DIRECTIONS FOR THIS TASK
The task calls for the lines below from the line with "GDPR's data-minimization mandate, cross-border" to the line with "placerat ut duo, id duis solum", both ends included, copied exactly, without any pictures.

DATA PROVIDED
----
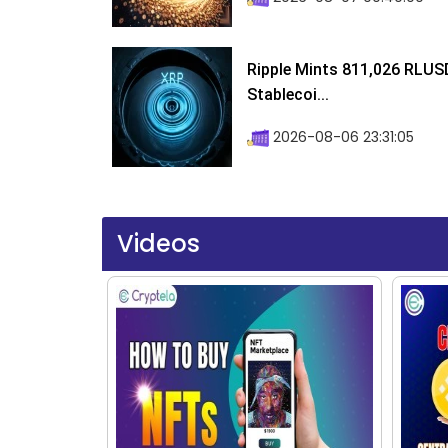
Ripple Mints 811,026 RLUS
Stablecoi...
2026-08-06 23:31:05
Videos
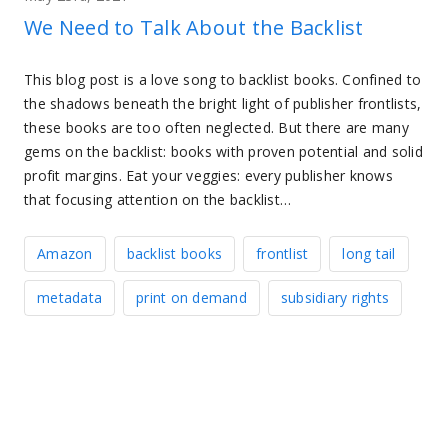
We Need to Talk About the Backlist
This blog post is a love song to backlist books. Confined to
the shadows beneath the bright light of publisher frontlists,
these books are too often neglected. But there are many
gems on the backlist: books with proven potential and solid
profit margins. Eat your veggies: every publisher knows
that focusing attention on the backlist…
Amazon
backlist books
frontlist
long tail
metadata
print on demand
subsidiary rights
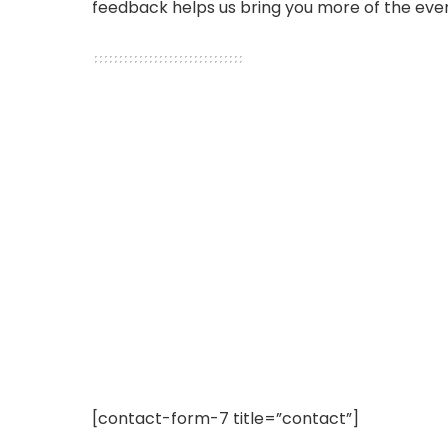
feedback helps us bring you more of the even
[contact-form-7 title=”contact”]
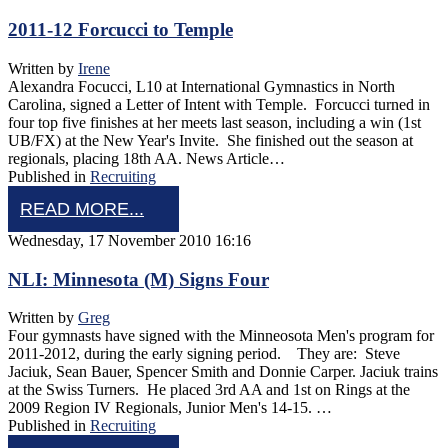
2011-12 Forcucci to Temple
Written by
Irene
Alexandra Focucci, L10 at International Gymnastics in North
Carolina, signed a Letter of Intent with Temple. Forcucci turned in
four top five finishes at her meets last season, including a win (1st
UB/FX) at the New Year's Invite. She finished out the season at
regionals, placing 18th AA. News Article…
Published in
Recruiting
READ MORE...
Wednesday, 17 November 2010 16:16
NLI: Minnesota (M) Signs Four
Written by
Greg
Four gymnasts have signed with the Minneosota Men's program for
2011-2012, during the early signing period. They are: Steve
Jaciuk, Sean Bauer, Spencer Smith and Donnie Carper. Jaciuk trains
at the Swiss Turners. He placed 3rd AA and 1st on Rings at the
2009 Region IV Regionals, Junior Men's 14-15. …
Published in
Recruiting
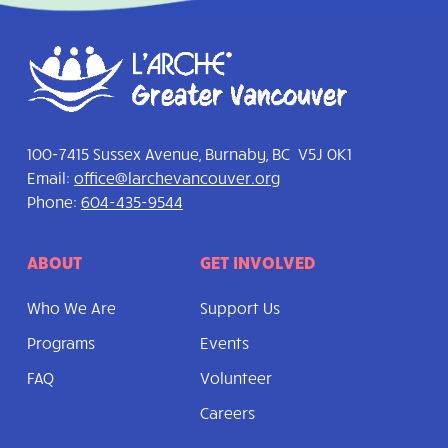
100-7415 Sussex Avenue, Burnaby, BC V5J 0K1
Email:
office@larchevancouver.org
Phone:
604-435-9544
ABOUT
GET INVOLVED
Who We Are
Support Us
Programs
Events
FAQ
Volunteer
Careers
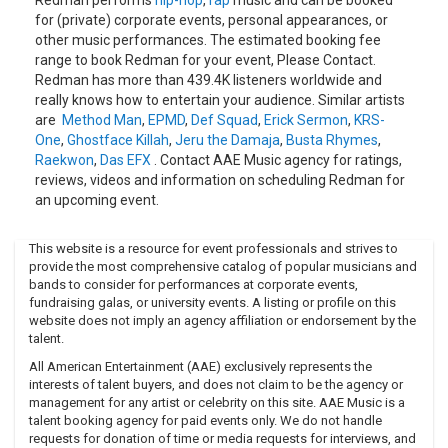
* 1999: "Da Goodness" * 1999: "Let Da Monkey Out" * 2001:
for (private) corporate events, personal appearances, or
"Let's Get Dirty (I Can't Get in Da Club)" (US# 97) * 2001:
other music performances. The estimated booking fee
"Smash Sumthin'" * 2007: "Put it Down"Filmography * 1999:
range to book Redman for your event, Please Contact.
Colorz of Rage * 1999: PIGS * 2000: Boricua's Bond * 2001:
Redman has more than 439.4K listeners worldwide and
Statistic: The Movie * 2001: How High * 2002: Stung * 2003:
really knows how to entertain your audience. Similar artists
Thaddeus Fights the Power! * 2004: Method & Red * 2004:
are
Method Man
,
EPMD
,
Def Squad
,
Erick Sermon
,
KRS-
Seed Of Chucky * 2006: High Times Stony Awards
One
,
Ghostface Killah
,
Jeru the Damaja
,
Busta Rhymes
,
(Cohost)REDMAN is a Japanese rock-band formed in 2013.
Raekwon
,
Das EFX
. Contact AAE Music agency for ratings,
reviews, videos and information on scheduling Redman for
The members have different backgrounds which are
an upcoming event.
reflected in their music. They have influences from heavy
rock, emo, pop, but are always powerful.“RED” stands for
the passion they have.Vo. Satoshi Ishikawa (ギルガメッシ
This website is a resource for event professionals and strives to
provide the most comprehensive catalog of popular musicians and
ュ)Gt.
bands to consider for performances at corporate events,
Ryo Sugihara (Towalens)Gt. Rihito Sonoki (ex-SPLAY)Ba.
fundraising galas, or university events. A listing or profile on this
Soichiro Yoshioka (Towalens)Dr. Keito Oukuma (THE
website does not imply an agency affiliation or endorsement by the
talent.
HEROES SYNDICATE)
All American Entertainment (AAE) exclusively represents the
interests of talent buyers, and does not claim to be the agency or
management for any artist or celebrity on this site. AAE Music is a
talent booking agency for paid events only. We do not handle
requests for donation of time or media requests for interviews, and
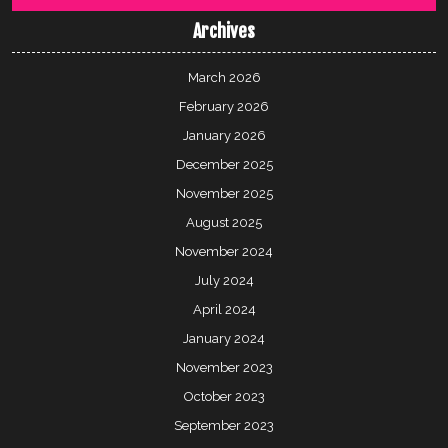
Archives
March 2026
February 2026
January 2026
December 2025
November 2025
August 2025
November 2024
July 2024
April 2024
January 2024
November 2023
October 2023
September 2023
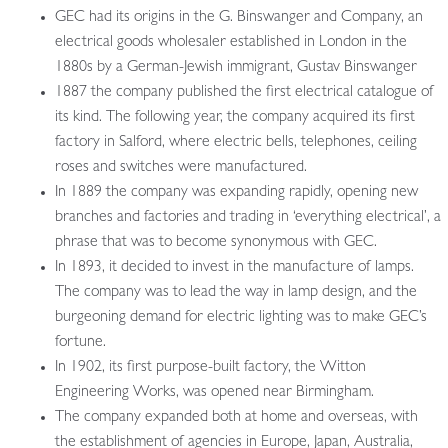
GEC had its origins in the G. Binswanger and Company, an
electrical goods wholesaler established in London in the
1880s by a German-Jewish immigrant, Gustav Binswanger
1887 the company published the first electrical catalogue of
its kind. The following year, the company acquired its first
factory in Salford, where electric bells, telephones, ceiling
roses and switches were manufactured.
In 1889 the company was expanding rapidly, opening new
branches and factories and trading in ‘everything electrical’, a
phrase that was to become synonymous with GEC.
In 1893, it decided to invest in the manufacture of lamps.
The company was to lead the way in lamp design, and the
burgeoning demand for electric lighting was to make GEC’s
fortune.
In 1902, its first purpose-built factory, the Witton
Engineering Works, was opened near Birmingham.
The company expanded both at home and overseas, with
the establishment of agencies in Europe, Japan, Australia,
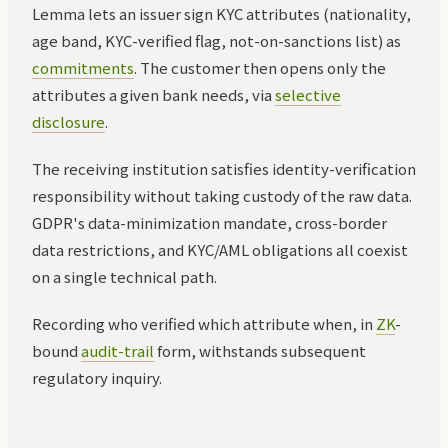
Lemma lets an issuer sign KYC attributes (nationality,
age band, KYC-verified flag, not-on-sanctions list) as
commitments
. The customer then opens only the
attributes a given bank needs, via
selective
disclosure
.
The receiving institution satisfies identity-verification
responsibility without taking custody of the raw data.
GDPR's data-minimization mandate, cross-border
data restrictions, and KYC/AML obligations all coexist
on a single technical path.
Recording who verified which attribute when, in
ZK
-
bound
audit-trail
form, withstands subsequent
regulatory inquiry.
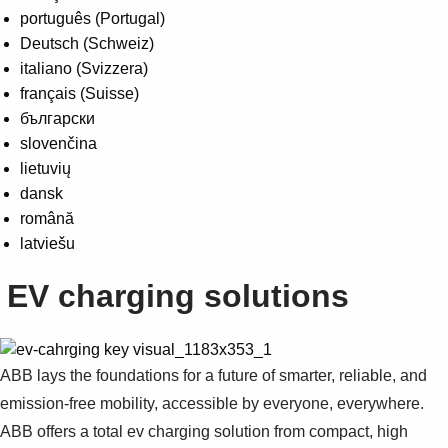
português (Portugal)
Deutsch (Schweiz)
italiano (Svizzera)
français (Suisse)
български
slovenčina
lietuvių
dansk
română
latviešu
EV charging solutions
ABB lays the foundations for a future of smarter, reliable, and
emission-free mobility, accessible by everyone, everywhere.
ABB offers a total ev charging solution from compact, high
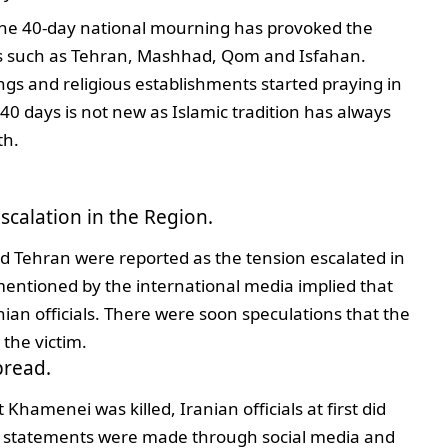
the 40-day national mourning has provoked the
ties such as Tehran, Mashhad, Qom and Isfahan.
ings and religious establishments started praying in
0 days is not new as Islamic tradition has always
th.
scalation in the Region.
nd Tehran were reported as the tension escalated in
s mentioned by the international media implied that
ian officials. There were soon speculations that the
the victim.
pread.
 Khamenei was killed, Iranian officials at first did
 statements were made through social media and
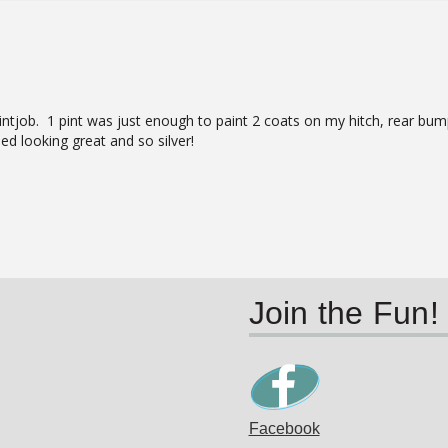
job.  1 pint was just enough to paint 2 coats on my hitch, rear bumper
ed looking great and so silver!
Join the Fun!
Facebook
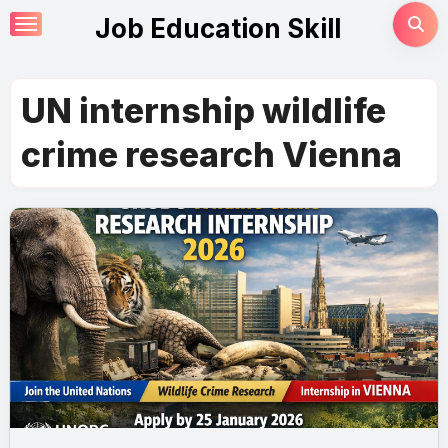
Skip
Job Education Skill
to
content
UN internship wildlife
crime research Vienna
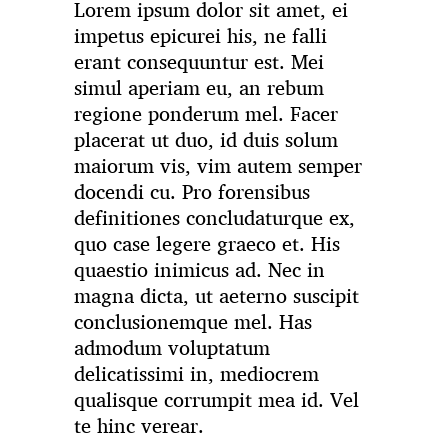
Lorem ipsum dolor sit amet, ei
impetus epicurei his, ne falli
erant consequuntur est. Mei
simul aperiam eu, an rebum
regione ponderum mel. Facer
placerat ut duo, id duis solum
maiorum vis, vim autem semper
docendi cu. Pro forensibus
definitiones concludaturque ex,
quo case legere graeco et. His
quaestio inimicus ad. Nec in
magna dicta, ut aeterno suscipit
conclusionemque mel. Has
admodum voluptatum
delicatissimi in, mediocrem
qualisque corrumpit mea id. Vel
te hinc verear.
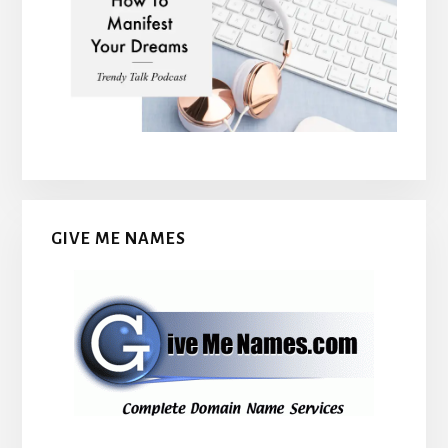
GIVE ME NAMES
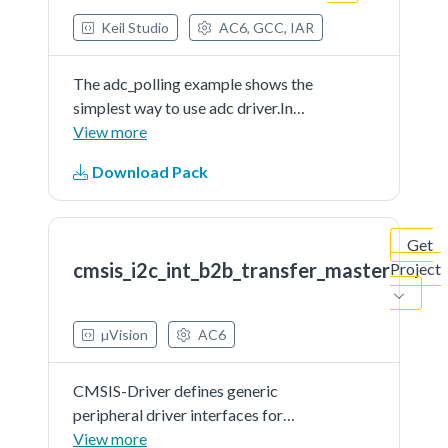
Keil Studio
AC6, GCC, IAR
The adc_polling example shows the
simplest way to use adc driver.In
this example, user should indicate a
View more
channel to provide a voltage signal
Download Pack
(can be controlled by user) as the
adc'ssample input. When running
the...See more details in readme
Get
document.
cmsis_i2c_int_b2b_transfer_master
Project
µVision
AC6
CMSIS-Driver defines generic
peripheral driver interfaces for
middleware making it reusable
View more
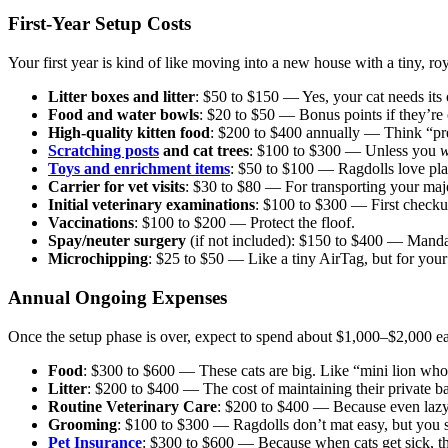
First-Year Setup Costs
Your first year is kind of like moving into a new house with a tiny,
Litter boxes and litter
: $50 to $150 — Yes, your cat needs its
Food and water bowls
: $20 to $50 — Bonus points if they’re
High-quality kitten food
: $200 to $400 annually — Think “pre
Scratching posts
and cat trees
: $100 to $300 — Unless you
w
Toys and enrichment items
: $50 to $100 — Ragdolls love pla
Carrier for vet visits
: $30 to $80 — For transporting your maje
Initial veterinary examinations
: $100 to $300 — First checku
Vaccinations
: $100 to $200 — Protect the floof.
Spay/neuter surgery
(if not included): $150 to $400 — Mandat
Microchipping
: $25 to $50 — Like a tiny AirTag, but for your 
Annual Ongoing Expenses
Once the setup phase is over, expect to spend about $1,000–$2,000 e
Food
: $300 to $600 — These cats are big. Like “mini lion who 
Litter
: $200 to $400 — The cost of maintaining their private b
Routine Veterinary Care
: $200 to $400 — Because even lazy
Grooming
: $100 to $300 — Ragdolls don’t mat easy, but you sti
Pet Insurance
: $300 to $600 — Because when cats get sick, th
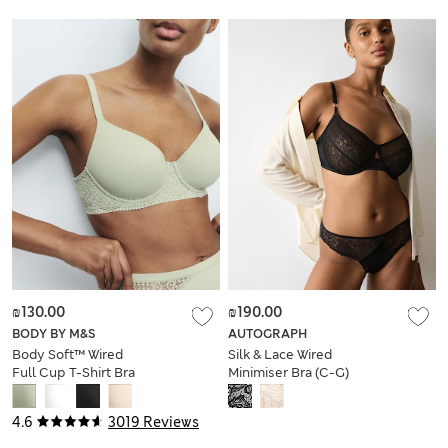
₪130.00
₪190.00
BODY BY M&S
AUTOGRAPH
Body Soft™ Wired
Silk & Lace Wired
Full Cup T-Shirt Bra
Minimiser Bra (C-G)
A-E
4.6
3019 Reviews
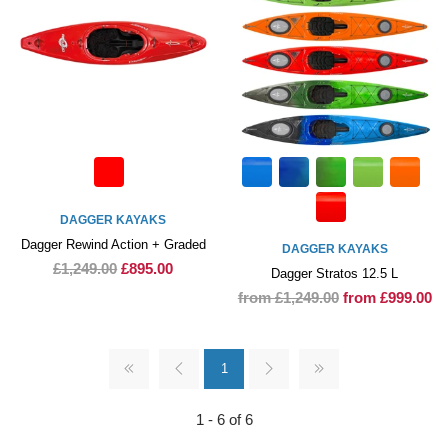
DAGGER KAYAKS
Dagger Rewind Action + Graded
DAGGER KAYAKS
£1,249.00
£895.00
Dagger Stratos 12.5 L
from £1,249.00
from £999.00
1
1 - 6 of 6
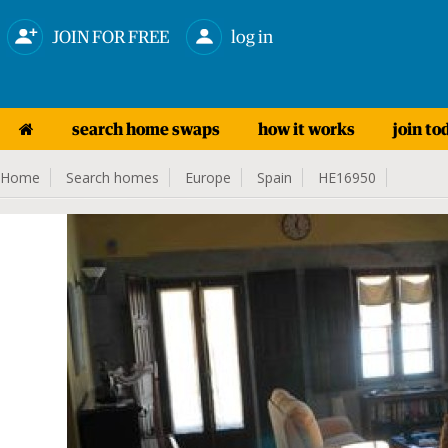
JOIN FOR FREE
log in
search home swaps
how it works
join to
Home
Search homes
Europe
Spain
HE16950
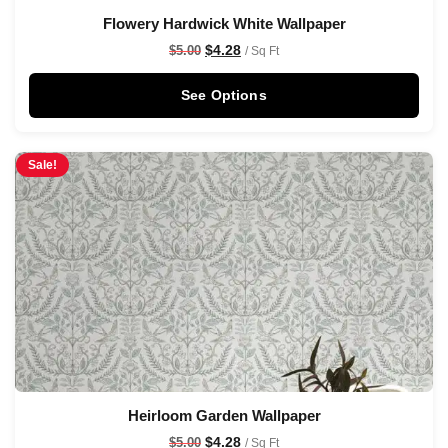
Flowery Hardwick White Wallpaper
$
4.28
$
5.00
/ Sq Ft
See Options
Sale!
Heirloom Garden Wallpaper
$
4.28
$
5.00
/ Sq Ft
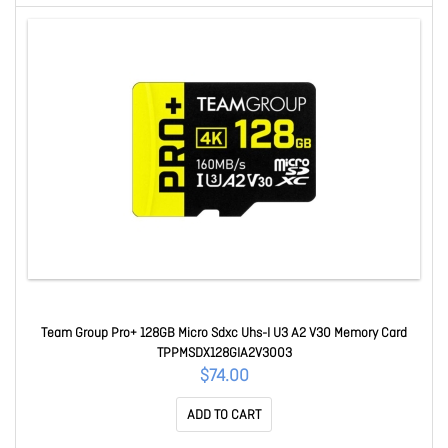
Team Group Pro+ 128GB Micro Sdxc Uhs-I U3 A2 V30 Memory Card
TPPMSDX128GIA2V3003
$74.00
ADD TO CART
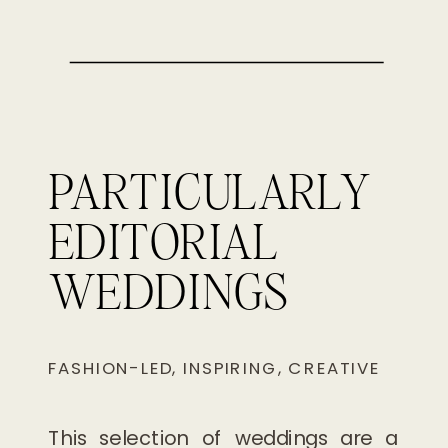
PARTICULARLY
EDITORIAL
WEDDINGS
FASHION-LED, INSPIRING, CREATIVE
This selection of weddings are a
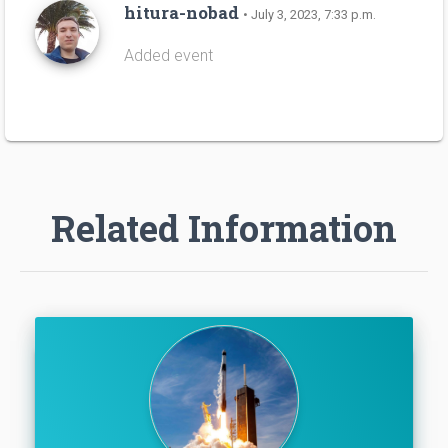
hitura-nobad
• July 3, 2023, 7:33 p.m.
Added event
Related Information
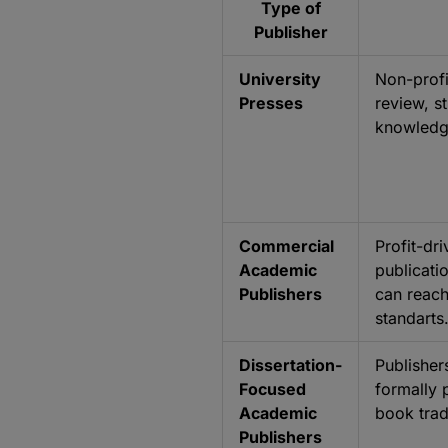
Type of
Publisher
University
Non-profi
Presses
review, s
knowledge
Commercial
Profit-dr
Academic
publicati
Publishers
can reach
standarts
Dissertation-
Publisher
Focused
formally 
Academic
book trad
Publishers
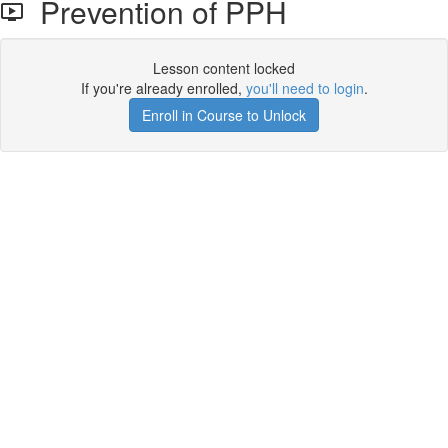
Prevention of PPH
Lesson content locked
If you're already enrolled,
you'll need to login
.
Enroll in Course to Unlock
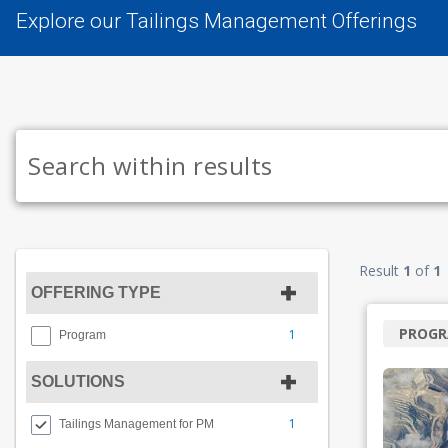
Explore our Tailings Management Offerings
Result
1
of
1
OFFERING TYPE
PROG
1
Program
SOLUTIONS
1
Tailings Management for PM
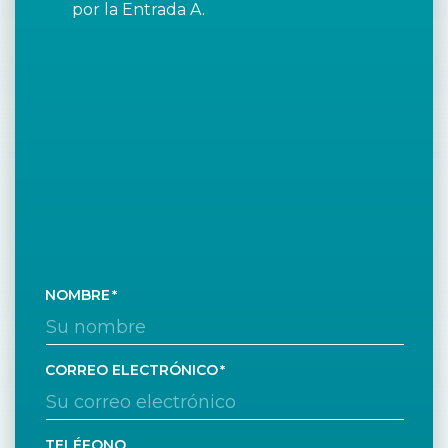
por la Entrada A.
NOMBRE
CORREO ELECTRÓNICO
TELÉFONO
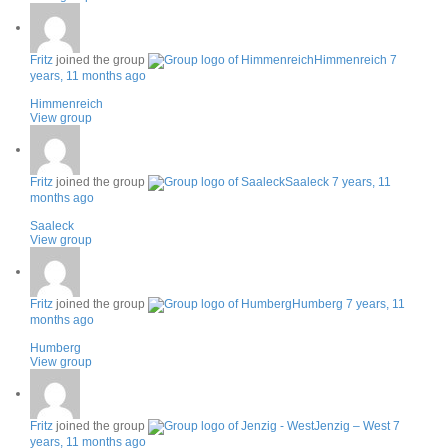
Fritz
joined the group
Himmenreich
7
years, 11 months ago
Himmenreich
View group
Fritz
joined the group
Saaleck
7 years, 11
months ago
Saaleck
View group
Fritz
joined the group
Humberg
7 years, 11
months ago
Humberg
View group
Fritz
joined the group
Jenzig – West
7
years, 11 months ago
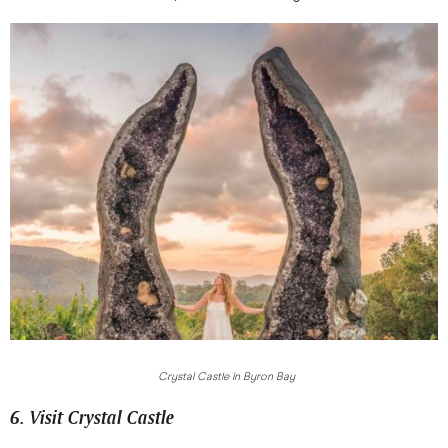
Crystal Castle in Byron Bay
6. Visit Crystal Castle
----
WRITTEN SOLUTION
GDPR's data-minimization mandate, cross-border
data restrictions, and KYC/AML obligations all coexist
on a single technical path.
Recording who verified which attribute when, in
ZK
-
bound
audit-trail
form, withstands subsequent
regulatory inquiry.
português (Portugal)
Deutsch (Schweiz)
italiano (Svizzera)
français (Suisse)
български
slovenčina
lietuvių
dansk
română
latviešu
EV charging solutions
ABB lays the foundations for a future of smarter, reliable, and
emission-free mobility, accessible by everyone, everywhere.
ABB offers a total ev charging solution from compact, high
the 40-day national mourning has provoked the
ties such as Tehran, Mashhad, Qom and Isfahan.
ings and religious establishments started praying in
0 days is not new as Islamic tradition has always
th.
scalation in the Region.
nd Tehran were reported as the tension escalated in
s mentioned by the international media implied that
ian officials. There were soon speculations that the
the victim.
pread.
 Khamenei was killed, Iranian officials at first did
 statements were made through social media and
job.  1 pint was just enough to paint 2 coats on my hitch, rear bumper
ed looking great and so silver!
Join the Fun!
Facebook
Skip
Job Education Skill
to
content
UN internship wildlife
crime research Vienna
Lorem ipsum dolor sit amet, ei
impetus epicurei his, ne falli
erant consequuntur est. Mei
simul aperiam eu, an rebum
regione ponderum mel. Facer
placerat ut duo, id duis solum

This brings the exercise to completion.